Ça peut, si vous voyez les choses de cette façon-là, c’est bien. Mais ce qui est certain, c’est que tant que Dieu m’en donnera la force, les capacités et les moyens, je donnerai tout ce que j’ai pour servir ce pays pour l’amener vraiment à sortir des ornières, pour être un pays libre et démocratique. Je le ferai, c’est ça mon souhait.

Justement le président de la transition a dressé une liste de priorités, une liste étoffée. Est-ce que vous vous sentez d’attaque pour mener de front tous ces chantiers qui sont nombreux ?

C’est un défi. C’est un défi commun, et ce n’est pas un défi personnel, ni pour lui ni pour moi. Il n’a fait que relever ce que le dialogue a dit. Nous sommes à l’écoute du dialogue qui a duré 45 jours pour lequel les Tchadiens se sont exprimés en toute liberté. Et ce qu’ils ont dit, il ne faut pas l’oublier. Je crois que c’est ainsi que je commence ma charge, je me remets à l’écoute du dialogue et je suis ouvert au dialogue.

Hors des élections, quelles sont les priorités : c’est la lutte contre la corruption, contre les délestages, l’accès à l’eau potable, les conflits intercommunautaires ?
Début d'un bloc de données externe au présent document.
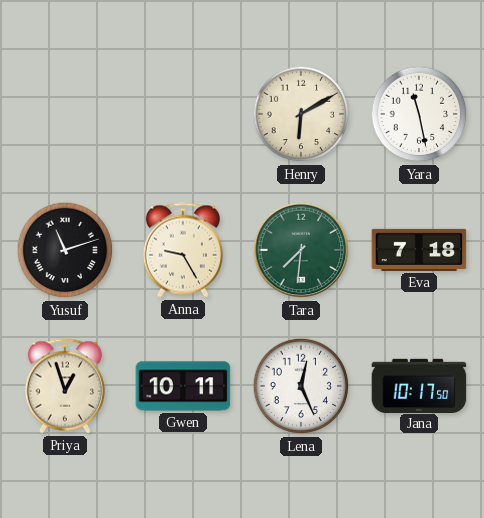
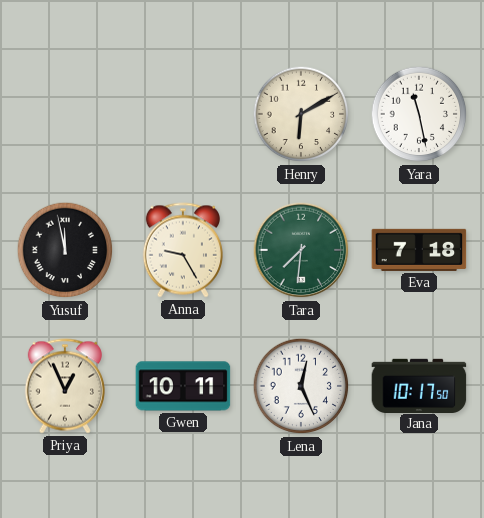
Yusuf: 11:12 -> 11:58
Priya: 12:57 -> 12:56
Vous avez cité les principaux [problèmes] sur lesquels on peut axer notre action. Mais je dis, attention, un gouvernement de transition n’est pas un gouvernement normal. Nous ne sommes pas un gouvernement ordinaire qui va tout prendre en charge et qui va vouloir tout faire pour le pays. Non. Nous avons une mission spécifique qui est d’amener ce pays à des élections transparentes, libres, sincères. Et pour y arriver, il faut baliser la route par la paix -La paix d’abord est le facteur numéro 1-, par les soucis des conflits intercommunautaires qui est un problème de sécurité, par les conflits entre les éleveurs et les cultivateurs, par d’autres soucis liés à des pratiques comme celles que vous avez citées, la corruption et tout ce que ça peut entraîner comme corollaire, et aussi le nationalisme, le patriotisme, remettre les Tchadiens au travail parce que ce pays ne travaille pas. Les Tchadiens ne travaillent pas depuis près de 40 ans. Il faut qu’ils réapprennent à travailler. Il faudra construire un État de droit dans lequel il fait bon vivre, avec le respect de toutes les libertés : liberté d’association, liberté de manifestation, liberté de participation au parti de son choix, et ainsi de suite.
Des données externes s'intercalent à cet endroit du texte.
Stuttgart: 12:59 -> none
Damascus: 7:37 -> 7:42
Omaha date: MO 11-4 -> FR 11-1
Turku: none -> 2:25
Concernant votre gouvernement, quand aura-t-on sa composition ?

Dans les jours qui viennent. Il n’y a pas de précipitation pour ça. On va le faire tranquillement avec le maximum de précautions pour ne pas se tromper. Il faut avoir un bon gouvernement qui va durer deux ans.
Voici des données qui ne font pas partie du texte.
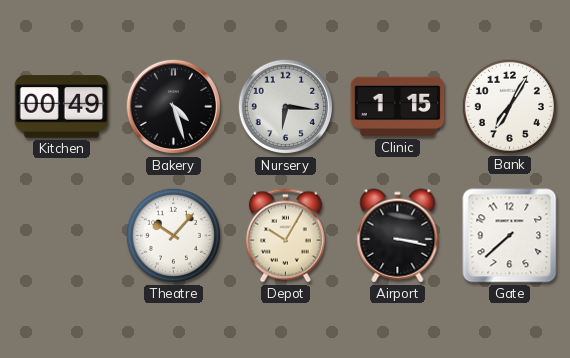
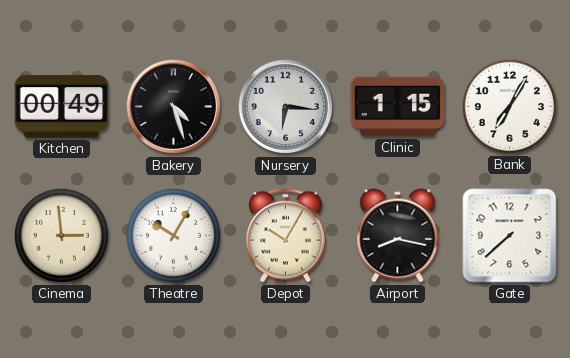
Cinema: none -> 2:59
Theatre: 10:07 -> 10:05
Airport: 3:17 -> 8:17
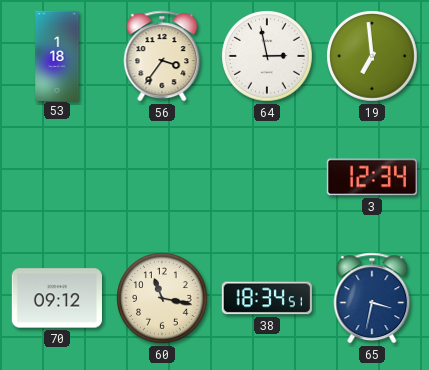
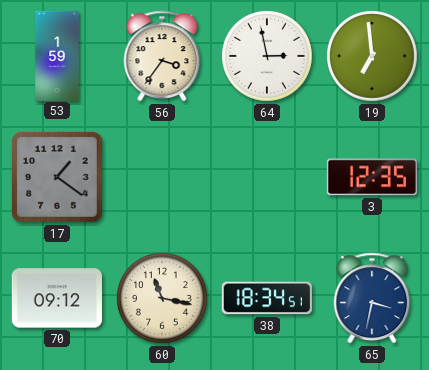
53: 1:18 -> 1:59
17: none -> 1:21
3: 12:34 -> 12:35
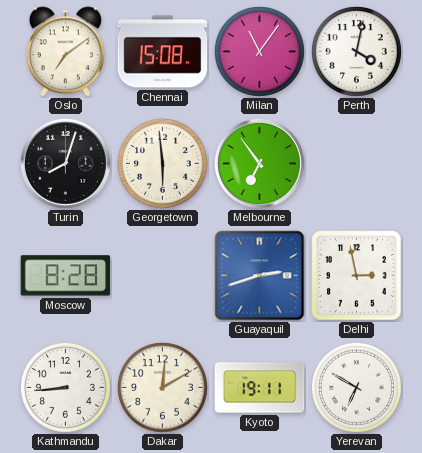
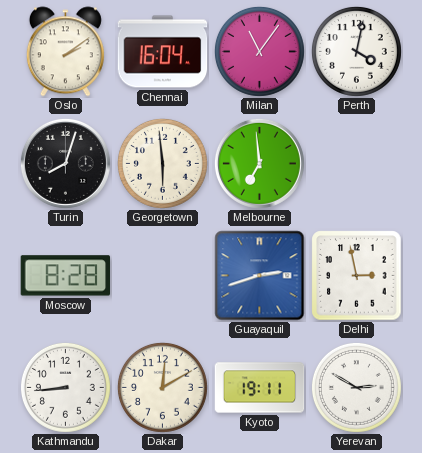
Oslo: 7:09 -> 2:09
Chennai: 15:08 -> 16:04
Melbourne: 6:54 -> 6:59
Yerevan: 6:50 -> 2:50
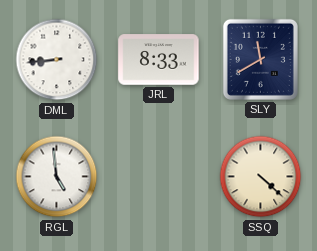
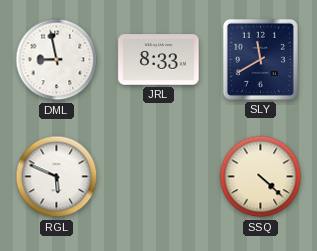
DML: 8:44 -> 8:58
RGL: 4:59 -> 5:49
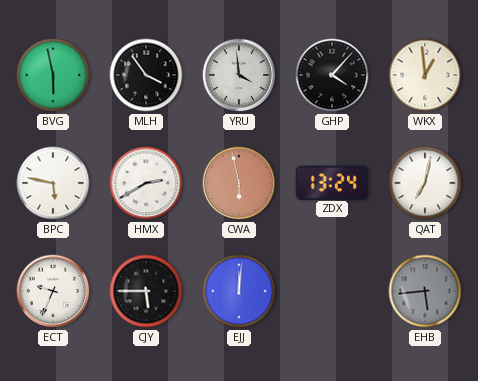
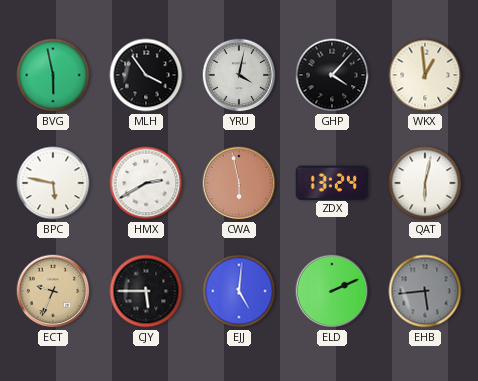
YRU: 3:59 -> 4:02
QAT: 7:02 -> 6:02
ECT dial: white -> champagne
EJJ: 12:01 -> 5:01
ELD: none -> 2:11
Est-ce que vous allez proposer à des membres des Transformateurs et de Wakit Tama de vous rejoindre ?

Le gouvernement sera ouvert à tous les Tchadiens. Je ferai effectivement appel à tous les Tchadiens. Là -dessus, je suis de concert avec le président, nous sommes d’accord qu’il faut faire appel à tous les Tchadiens pourvu qu’ils acceptent de venir dans ce gouvernement. Ils auront leur place.

À Doha, au Qatar, en août 2022, après plusieurs mois de tractations, vous n’avez pas pu rallier tous les groupes rebelles à l’accord, pas le Fact en premier lieu. Pensez-vous pouvoir les ramener à la table des négociations ?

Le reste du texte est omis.